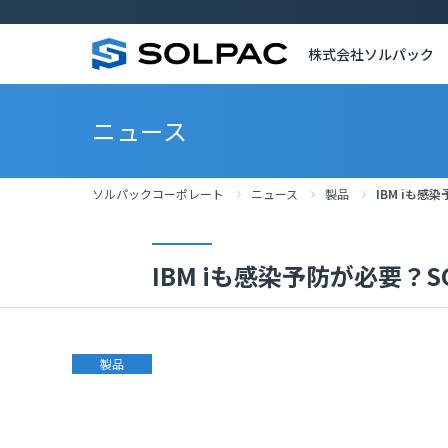
株式会社ソルパック
ニュース
ソルパックコーポレート
ニュース
製品
IBM iも感
IBM iも感染予防が必要？
製品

##########

## WHAT IS NEEDED
Return the entries above exactly, skipping any images.

## SOLVED EXERCISE
株式会社ソルパック
ニュース
ソルパックコーポレート
ニュース
製品
IBM iも感
IBM iも感染予防が必要？
製品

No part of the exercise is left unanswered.